Is such a normalization right for wiggly curves?

Question

Is such a normalization right for wiggly curves?

171 Views Asked by Pe Dro At 26 November 2019 at 14:37

I am training a neural network (in C++, without any additional library), to learn a random wiggly function:

f(x)=0.2+0.4x2+0.3sin(15x)+0.05cos(50x)

Plotted in Python as:

lim = 500

for i in range(lim):
  x.append(i)
  p = 2*3.14*i/lim
  y.append(0.2+0.4*(p*p)+0.3*p*math.sin(15*p)+0.05*math.cos(50*p))

plt.plot(x,y)

that corresponds to a curve as :

The same neural network has successfully approximated the sine function quite well with a single hidden layer(5 neurons), tanh activation. But, I am unable to understand what's going wrong with the wiggly function. Although the Mean Square Error seems to dip.(**The error has been scaled up by 100 for visibility):

And this is the expected (GREEN) vs predicted (RED) graph.

I doubt the normalization.

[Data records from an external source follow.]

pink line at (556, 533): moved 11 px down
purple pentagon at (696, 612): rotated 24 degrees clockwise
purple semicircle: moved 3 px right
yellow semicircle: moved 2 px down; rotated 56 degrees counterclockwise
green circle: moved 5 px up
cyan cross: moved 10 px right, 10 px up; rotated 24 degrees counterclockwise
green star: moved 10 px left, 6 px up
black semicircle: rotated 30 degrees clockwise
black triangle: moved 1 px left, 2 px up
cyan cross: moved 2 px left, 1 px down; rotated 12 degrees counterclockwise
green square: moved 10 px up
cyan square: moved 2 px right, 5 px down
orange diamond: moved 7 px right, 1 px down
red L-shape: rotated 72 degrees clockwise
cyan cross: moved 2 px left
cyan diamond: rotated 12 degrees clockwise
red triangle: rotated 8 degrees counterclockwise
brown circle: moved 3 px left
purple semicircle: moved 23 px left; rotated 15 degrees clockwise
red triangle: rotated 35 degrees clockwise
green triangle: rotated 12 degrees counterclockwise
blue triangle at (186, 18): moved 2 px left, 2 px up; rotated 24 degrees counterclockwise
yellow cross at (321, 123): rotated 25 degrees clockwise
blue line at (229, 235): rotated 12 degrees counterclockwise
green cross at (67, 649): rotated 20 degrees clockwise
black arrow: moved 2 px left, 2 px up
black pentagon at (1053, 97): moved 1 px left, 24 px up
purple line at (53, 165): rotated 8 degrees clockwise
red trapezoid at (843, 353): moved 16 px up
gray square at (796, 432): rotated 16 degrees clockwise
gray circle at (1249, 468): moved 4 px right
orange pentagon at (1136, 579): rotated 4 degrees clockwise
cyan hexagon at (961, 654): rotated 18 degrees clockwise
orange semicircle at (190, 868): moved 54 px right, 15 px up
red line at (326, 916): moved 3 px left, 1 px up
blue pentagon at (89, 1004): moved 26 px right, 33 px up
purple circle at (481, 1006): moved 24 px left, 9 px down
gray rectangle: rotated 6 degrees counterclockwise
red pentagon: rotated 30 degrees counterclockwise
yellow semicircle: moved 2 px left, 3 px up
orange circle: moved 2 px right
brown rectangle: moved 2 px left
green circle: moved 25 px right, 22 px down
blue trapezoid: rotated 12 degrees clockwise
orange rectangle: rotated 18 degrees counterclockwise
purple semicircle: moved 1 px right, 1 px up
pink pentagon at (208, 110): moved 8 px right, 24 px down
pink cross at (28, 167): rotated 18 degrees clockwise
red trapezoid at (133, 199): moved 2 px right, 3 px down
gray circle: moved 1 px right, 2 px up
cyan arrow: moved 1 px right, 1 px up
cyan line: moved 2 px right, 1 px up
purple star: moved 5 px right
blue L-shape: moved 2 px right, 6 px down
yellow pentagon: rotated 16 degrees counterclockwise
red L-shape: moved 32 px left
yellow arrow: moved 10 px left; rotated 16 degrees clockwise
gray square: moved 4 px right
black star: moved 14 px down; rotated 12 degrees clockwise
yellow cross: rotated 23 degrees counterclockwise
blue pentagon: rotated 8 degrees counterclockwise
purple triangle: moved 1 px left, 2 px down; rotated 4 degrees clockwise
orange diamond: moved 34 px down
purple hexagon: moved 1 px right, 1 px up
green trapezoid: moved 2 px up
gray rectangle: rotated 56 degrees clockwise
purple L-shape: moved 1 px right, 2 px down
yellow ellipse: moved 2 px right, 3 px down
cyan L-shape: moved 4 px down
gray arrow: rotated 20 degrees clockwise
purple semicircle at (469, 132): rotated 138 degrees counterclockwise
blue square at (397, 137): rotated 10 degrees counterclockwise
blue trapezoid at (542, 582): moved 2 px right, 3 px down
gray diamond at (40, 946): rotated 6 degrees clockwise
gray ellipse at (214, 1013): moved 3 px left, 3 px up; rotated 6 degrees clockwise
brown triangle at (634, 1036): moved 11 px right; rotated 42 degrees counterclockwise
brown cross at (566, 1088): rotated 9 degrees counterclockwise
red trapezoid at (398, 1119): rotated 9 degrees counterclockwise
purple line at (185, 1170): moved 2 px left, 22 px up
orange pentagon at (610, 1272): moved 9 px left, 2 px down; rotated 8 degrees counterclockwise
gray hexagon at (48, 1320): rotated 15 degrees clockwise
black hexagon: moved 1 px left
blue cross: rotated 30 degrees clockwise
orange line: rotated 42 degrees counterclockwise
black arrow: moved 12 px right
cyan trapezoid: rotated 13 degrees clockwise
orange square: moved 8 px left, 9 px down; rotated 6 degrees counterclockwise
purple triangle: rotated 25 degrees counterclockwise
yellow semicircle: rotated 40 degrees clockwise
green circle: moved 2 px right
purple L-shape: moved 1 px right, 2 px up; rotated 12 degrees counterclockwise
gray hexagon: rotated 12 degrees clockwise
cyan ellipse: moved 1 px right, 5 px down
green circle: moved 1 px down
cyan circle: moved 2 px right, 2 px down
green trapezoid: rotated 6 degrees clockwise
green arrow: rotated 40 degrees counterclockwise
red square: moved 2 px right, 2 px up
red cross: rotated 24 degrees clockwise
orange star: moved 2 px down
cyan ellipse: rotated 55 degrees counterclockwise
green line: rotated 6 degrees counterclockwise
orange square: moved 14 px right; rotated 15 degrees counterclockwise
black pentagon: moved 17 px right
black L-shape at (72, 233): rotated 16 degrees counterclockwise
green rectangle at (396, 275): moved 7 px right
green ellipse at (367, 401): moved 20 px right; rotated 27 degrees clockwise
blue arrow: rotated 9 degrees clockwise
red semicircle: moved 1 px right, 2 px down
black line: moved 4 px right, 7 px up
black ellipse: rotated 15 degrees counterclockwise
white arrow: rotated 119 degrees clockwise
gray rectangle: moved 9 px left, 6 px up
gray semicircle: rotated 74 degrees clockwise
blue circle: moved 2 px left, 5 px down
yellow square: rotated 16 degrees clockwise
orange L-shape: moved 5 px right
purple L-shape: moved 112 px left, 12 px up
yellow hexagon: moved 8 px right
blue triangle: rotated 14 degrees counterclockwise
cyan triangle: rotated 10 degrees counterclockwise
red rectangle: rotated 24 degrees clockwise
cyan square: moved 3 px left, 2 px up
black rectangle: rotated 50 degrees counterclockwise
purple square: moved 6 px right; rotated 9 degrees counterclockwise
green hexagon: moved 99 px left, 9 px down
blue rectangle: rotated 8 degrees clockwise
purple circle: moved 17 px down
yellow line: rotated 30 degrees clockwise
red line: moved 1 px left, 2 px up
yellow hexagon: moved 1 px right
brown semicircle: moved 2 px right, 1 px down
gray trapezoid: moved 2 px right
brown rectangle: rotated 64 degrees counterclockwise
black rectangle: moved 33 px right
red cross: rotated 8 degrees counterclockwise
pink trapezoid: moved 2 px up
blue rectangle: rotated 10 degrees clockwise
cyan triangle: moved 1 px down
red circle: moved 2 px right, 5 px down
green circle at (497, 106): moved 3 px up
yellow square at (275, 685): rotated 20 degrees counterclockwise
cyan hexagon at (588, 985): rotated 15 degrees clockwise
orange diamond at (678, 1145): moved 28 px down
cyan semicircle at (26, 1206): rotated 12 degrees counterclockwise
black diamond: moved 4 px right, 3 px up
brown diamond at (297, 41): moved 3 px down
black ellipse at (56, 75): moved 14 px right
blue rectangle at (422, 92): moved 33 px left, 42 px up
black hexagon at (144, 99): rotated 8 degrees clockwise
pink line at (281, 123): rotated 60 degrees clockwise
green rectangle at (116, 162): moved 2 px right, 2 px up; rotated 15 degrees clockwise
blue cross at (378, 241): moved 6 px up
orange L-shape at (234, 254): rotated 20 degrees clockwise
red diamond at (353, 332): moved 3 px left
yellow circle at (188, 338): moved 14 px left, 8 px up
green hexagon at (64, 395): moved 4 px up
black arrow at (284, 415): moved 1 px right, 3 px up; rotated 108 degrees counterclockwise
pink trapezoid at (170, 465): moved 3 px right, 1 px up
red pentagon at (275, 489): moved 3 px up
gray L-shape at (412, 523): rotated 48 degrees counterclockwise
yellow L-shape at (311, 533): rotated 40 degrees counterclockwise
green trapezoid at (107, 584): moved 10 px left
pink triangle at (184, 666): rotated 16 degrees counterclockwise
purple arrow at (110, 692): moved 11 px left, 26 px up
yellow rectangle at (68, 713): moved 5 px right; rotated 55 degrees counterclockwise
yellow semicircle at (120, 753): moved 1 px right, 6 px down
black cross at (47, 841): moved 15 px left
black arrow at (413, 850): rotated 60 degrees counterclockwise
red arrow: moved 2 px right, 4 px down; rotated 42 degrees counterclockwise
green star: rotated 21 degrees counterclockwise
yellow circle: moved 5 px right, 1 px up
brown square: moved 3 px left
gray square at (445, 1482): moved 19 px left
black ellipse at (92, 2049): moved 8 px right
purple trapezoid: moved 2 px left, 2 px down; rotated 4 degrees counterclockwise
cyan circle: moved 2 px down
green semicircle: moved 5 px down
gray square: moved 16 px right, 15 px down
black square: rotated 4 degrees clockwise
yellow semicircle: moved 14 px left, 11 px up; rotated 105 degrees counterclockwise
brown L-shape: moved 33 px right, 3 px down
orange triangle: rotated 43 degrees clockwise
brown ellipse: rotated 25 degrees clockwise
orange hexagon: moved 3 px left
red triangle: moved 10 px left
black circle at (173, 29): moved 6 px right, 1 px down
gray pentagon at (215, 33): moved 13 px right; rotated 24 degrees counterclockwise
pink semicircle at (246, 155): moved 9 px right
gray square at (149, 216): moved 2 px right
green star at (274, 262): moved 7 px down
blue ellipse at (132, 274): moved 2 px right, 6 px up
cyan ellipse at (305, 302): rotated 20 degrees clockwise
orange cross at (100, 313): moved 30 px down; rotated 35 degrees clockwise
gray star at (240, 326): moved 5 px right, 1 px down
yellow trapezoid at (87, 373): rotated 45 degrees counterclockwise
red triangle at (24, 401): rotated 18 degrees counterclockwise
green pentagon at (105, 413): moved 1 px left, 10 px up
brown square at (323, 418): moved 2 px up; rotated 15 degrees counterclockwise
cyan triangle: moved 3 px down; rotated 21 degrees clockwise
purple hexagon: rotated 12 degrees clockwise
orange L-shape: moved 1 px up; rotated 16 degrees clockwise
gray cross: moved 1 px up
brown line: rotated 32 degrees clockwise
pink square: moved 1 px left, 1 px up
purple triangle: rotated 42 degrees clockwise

This is how I did it:

Generated training data as:

int numTrainingSets = 100;
double MAXX = -9999999999999999;

for (int i = 0; i < numTrainingSets; i++)
    {
        double p = (2*PI*(double)i/numTrainingSets);
        training_inputs[i][0] = p;  //INSERTING DATA INTO i'th EXAMPLE, 0th INPUT (Single input)
        training_outputs[i][0] = 0.2+0.4*pow(p, 2)+0.3*p*sin(15*p)+0.05*cos(50*p); //Single output

        ///FINDING NORMALIZING FACTOR (IN INPUT AND OUTPUT DATA)
        for(int m=0; m<numInputs; ++m)
            if(MAXX < training_inputs[i][m])
                MAXX = training_inputs[i][m];   //FINDING MAXIMUM VALUE IN INPUT DATA
        for(int m=0; m<numOutputs; ++m)
            if(MAXX < training_outputs[i][m])
                MAXX = training_outputs[i][m];  //FINDING MAXIMUM VALUE IN OUTPUT DATA

        ///NORMALIZE BOTH INPUT & OUTPUT DATA USING THIS MAXIMUM VALUE 
        ////DO THIS FOR INPUT TRAINING DATA
        for(int m=0; m<numInputs; ++m)
            training_inputs[i][m] /= MAXX;
        ////DO THIS FOR OUTPUT TRAINING DATA
        for(int m=0; m<numOutputs; ++m)
            training_outputs[i][m] /= MAXX;
    }

This is what the model trains on. The validation/test data is generated as follows:

int numTestSets = 500;
    for (int i = 0; i < numTestSets; i++)
    {
        //NORMALIZING TEST DATA USING THE SAME "MAXX" VALUE 
        double p = (2*PI*i/numTestSets)/MAXX;
        x.push_back(p);     //FORMS THE X-AXIS FOR PLOTTING

        ///Actual Result
        double res = 0.2+0.4*pow(p, 2)+0.3*p*sin(15*p)+0.05*cos(50*p);
        y1.push_back(res);  //FORMS THE GREEN CURVE FOR PLOTTING

        ///Predicted Value
        double temp[1];
        temp[0] = p;
        y2.push_back(MAXX*predict(temp));  //FORMS THE RED CURVE FOR PLOTTING, scaled up to de-normalize 
    }

Is this normalizing right? If yes, what could probably go wrong? If no, what should be done?

Original Q&A

There are 2 best solutions below

a_guest On 27 November 2019 at 11:33

There's nothing wrong with using that normalization, unless you use a fancy weight initialization for the neural network. It rather seems that something goes wrong during training but without further details on that side, it's hard to pinpoint the problem.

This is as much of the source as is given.